試験例2 実施例4で得た本発明の注射液5mlを直径3cmのシャー
レに入れ、試験例1と同じ装置を用い、出力1.4KWで誘
導加温試験を行つた。Test Example 2 5 ml of the injection solution of the present invention obtained in Example 4 was placed in a petri dish having a diameter of 3 cm, and an induction heating test was performed at 1.4 kW output using the same apparatus as in Test Example 1.

比較対照品は試験例1と同じものを用い、同様に試験
した。The same comparative test product was used as in Test Example 1 and the test was conducted in the same manner.

その結果、表−4に示す成績が得られた。 As a result, the results shown in Table 4 were obtained.

試験例3 実施例5で得た本発明の注射液5mlを用い試験例2と
全く同様の方法で誘導加温試験を行つた。 Test Example 3 An induction heating test was carried out in exactly the same manner as in Test Example 2, using 5 ml of the injection solution of the present invention obtained in Example 5.

その結果、表−5に示す成績が得られた。 As a result, the results shown in Table 5 were obtained.

試験例4 試験例2と同じ条件により本発明品の物理化学的性状
と誘導加温による、温度上昇とを関係を調べた。その結
果、表−6に示す成績を得た。 Test Example 4 The relationship between the physicochemical properties of the product of the present invention and the temperature rise due to induction heating was examined under the same conditions as in Test Example 2. As a result, the results shown in Table-6 were obtained.

温度上昇率とデキストランの、分子量とは負の酸化鉄
部分の平均粒子径、磁化率及び酸化鉄濃度とは正の相関
が認められた。 The temperature rise rate and the molecular weight of dextran were positively correlated with the average particle diameter of the negative iron oxide portion, the magnetic susceptibility and the iron oxide concentration.

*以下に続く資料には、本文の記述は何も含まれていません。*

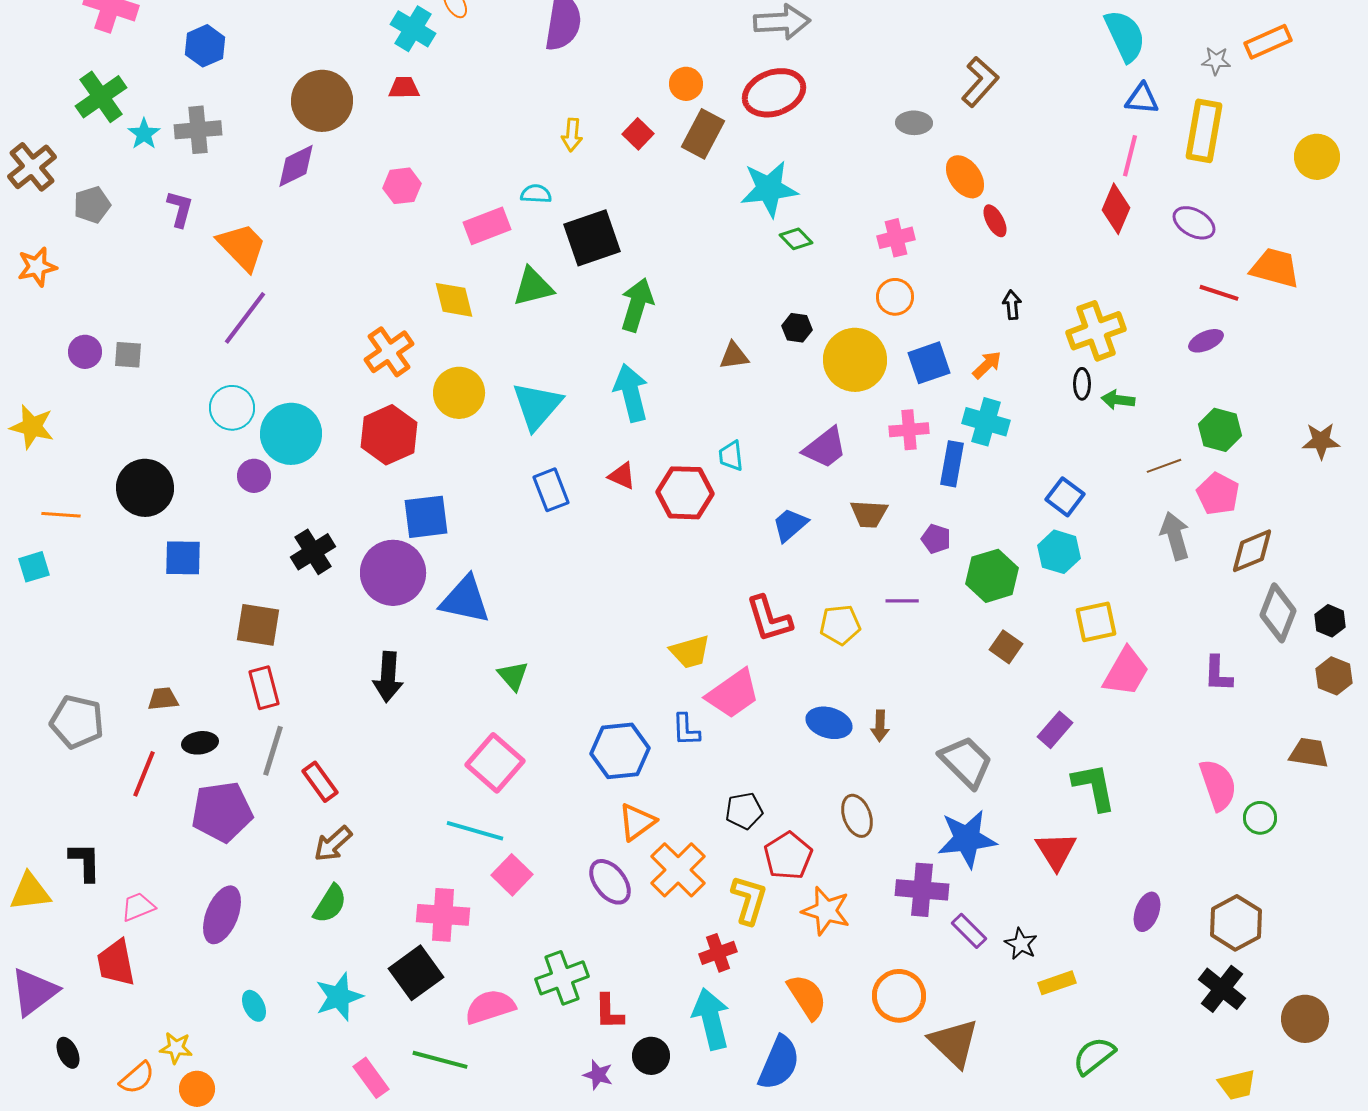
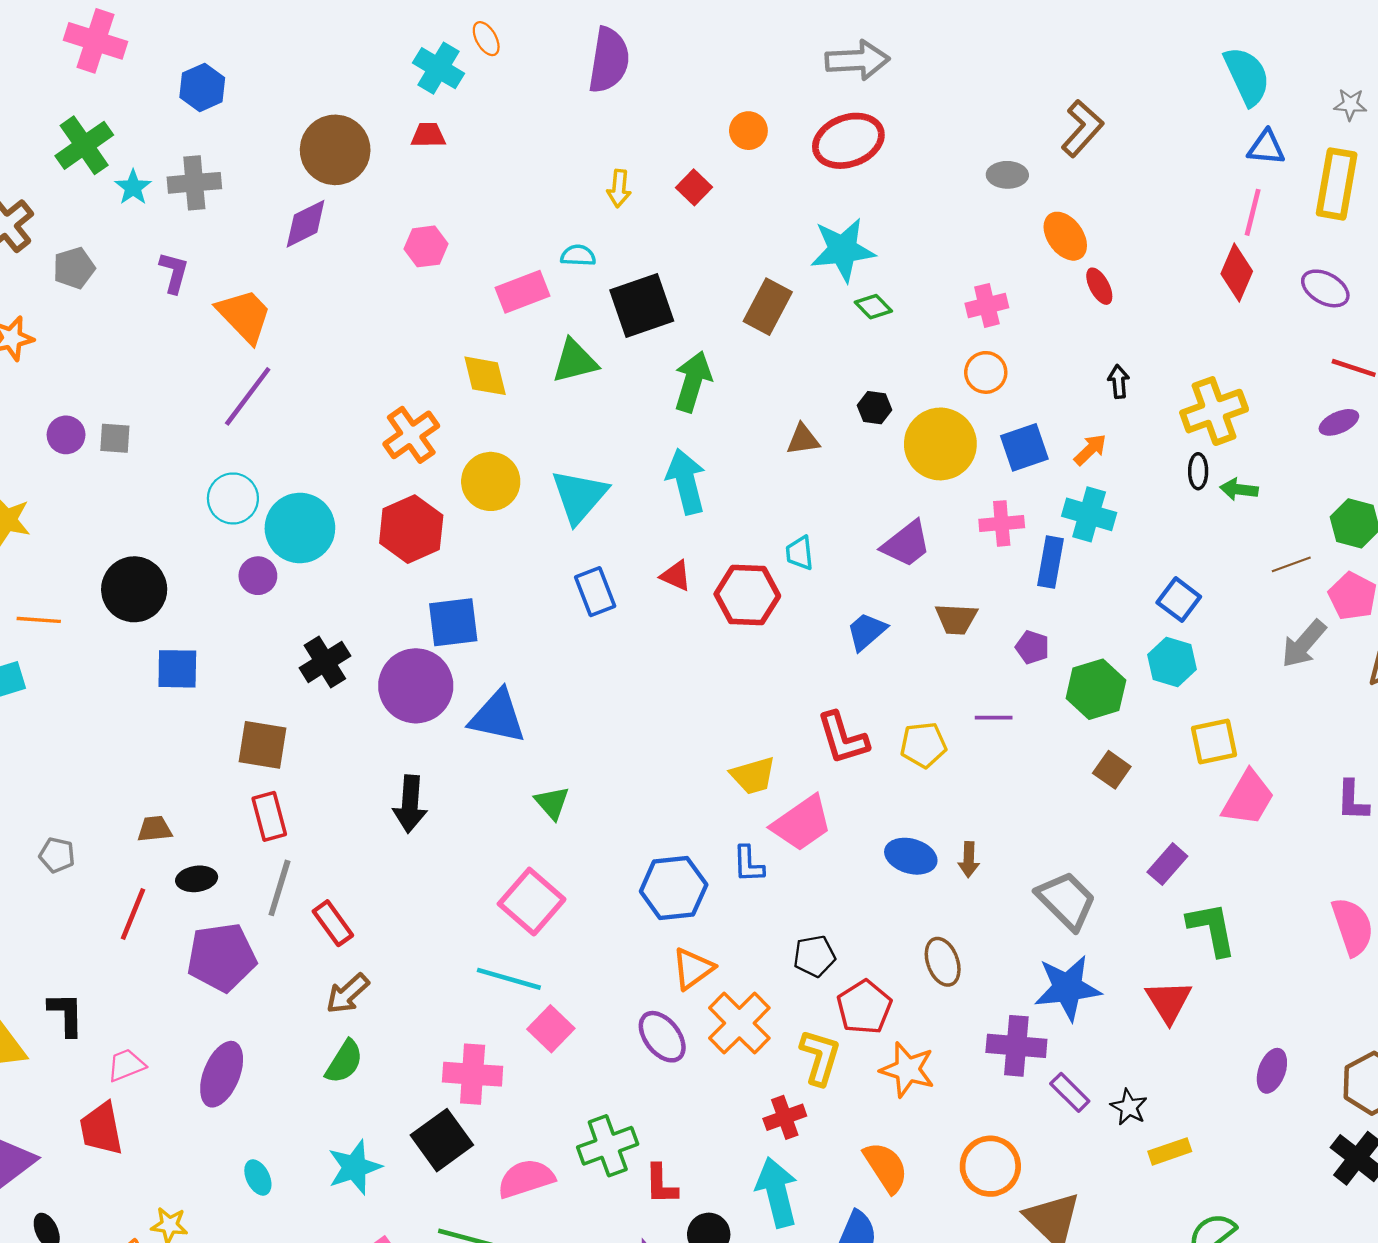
brown rectangle: (703, 134) -> (768, 307), moved
gray arrow: (1175, 536) -> (1304, 644), turned -123
gray pentagon: (77, 722) -> (57, 855), size x0.6

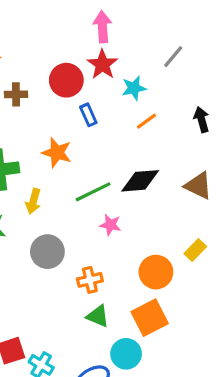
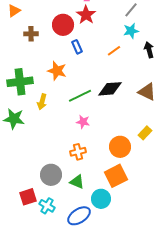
cyan star: (134, 88) -> (131, 31), moved
pink star: (110, 225) -> (83, 122), moved
gray circle: (47, 252) -> (51, 175), moved
green triangle: (98, 316) -> (77, 182), moved

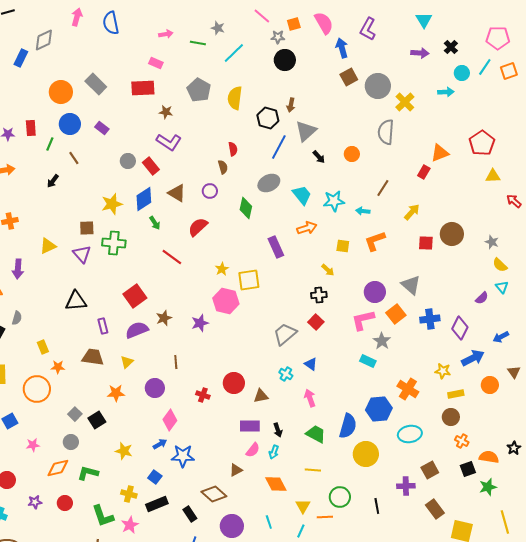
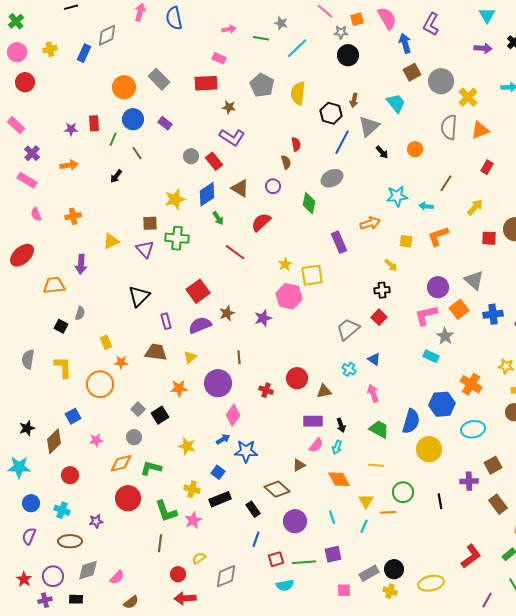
orange triangle: (440, 153) -> (480, 130), moved
cyan trapezoid: (302, 195) -> (396, 103), moved
black triangle: (76, 301) -> (139, 296), turned -40
purple circle: (155, 388) -> (218, 383), size x1.4
purple star: (35, 502) -> (96, 521), moved
red circle: (65, 503) -> (128, 498), size x1.6

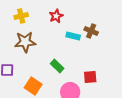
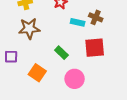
red square: (90, 77) -> (95, 48), moved, size x1.5

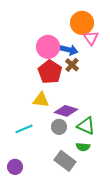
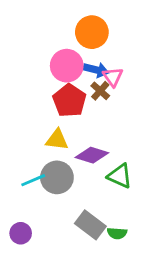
orange circle: (82, 23) -> (92, 32), moved
pink triangle: (91, 38) -> (113, 77), moved
gray circle: (59, 127) -> (57, 177), moved, size x1.5
green semicircle: (83, 147) -> (117, 233), moved

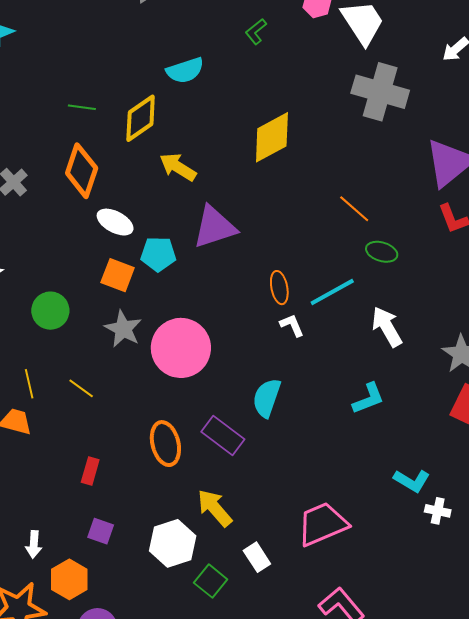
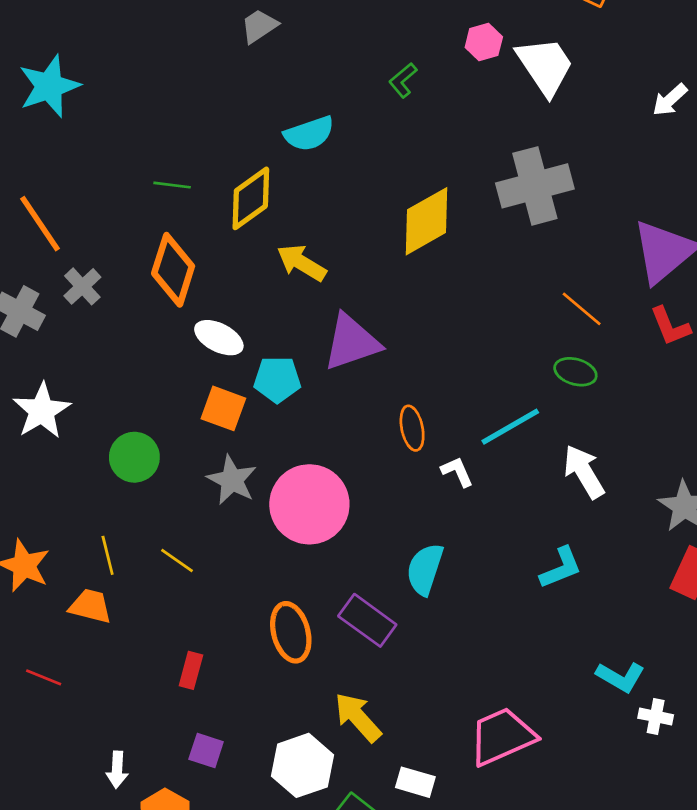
gray cross: (380, 92) -> (535, 186), moved, turned -30
orange line: (354, 209) -> (582, 309), moved
orange ellipse: (279, 288) -> (412, 428), moved
white rectangle: (257, 557) -> (415, 782), turned -40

試験例5 参考例1で得た磁性酸化鉄・デキストラン複合体を注
射用蒸留水を用いて鉄濃度10w/v%の液となし、この1ml
とウサギ新鮮血清1mlとを混和し、37℃に保って凝集の
有無を肉眼により観察した。一方、比較対照品として平
均粒子径が約80Åの磁性酸化鉄粒子を10w/v%デキスト
ラン(重量平均分子量70,000)水溶液に濃度が鉄として
10w/v%となるよう懸濁し検液となし、同様に凝集の有
無を観察した。その結果、表−7に示す成績を得た。Test Example 5 The magnetic iron oxide / dextran complex obtained in Reference Example 1 was made into a solution having an iron concentration of 10 w / v% using distilled water for injection, and 1 ml of the solution was obtained.
And 1 ml of rabbit fresh serum were mixed, kept at 37 ° C., and visually observed for aggregation. On the other hand, as a comparative product, a magnetic iron oxide particle having an average particle diameter of about 80 mm was added to a 10 w / v% dextran (weight average molecular weight 70,000) aqueous solution as iron.
It was suspended at 10 w / v% to prepare a test solution, and the presence or absence of aggregation was similarly observed. As a result, the results shown in Table 7 were obtained.

本発明品は血清中におけるコロイド安定性が勝れてい
た。 The product of the present invention was superior in colloid stability in serum.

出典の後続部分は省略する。